Jakarta, tvOnenews.com – DPR RI menyoroti perihal pembahasan Agreement on Reciprocal Trade (ART) antara Indonesia dan Amerika Serikat (AS).
Wakil Ketua Komisi VI DPR RI, Adisatrya Suryo Sulisto menegaskan, perjanjian dagang tersebut tak boleh sekadar lolos secara hukum, tetapi harus diuji dampaknya terhadap UMKM (Usaha Mikro, Kecil, dan Menengah), industri nasional, hingga stabilitas ekonomi masyarakat.
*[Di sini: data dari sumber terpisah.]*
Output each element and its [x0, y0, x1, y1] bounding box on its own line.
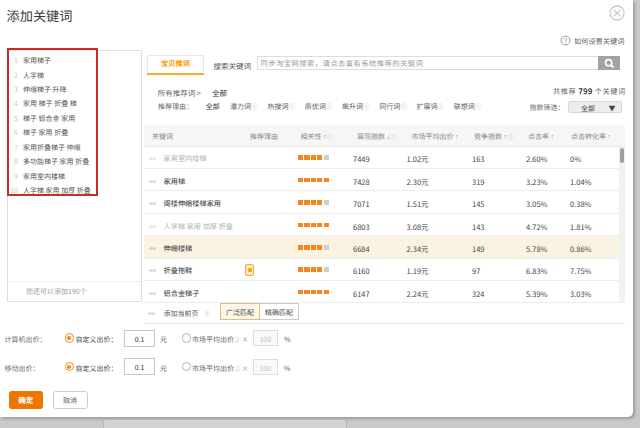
svg-text:?: ? — [564, 37, 568, 44]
Menurutnya, DPR tidak akan gegabah dalam proses ratifikasi. Komisi VI memastikan substansi perjanjian dibedah secara detail sebelum disetujui.
“Tentu dalam agenda rapat yang akan datang, Komisi VI DPR akan mengundang Kementerian Perdagangan sebagai mitra kerja untuk meminta penjelasan resmi dan membahas secara detail substansi dari Agreement on Reciprocal Trade (ART) tersebut,” kata Adisatrya Suryo Sulisto, Rabu (4/3/2026).
Politisi Fraksi PDI-Perjuangan itu menegaskan, sebagai perjanjian internasional, ART wajib melalui proses ratifikasi DPR agar pembahasannya transparan dan akuntabel.
Ia mengingatkan, kepentingan rakyat harus menjadi prioritas utama dalam setiap kebijakan perdagangan.
“UMKM dan industri lokal adalah sektor strategis yang harus dilindungi keberlangsungan usahanya dan pemerintah harus dapat memastikan kesepakatan bilateral ini tetap melindungi kepentingan nasional,” tegasnya.
Adisatrya mengatakan, Komisi VI memberi perhatian serius pada potensi membanjirnya produk impor bertarif 0 persen dari AS.
Sebab menurutnya, skema ini dinilai bisa menggerus daya saing produksi dalam negeri, terutama pelaku UMKM.
“Jika ditemukan risiko signifikan seperti kegerusnya daya saing produk UMKM akibat masuknya produk impor dari Amerika Serikat dengan tarif 0 persen, maka DPR akan meminta pemerintah untuk memberikan perlindungan lebih baik bagi pelaku UMKM,” jelasnya.
Di sisi lain, ia menekankan pentingnya menjaga kebijakan hilirisasi yang selama ini didorong untuk menciptakan nilai tambah dan lapangan kerja di dalam negeri.
“Di satu sisi, pemerintah harus mematuhi aturan perdagangan internasional dengan tarif dari Amerika Serikat. Di sisi lain, pemerintah harus mempertahankan kedaulatan industri domestik melalui kebijakan hilirisasi,” ungkapnya.
Tak hanya itu, DPR juga menuntut pemerintah membuka simulasi fiskal sebelum ratifikasi dilakukan. Analisis tersebut dinilai krusial agar DPR tidak menyetujui perjanjian tanpa gambaran dampak terhadap keuangan negara.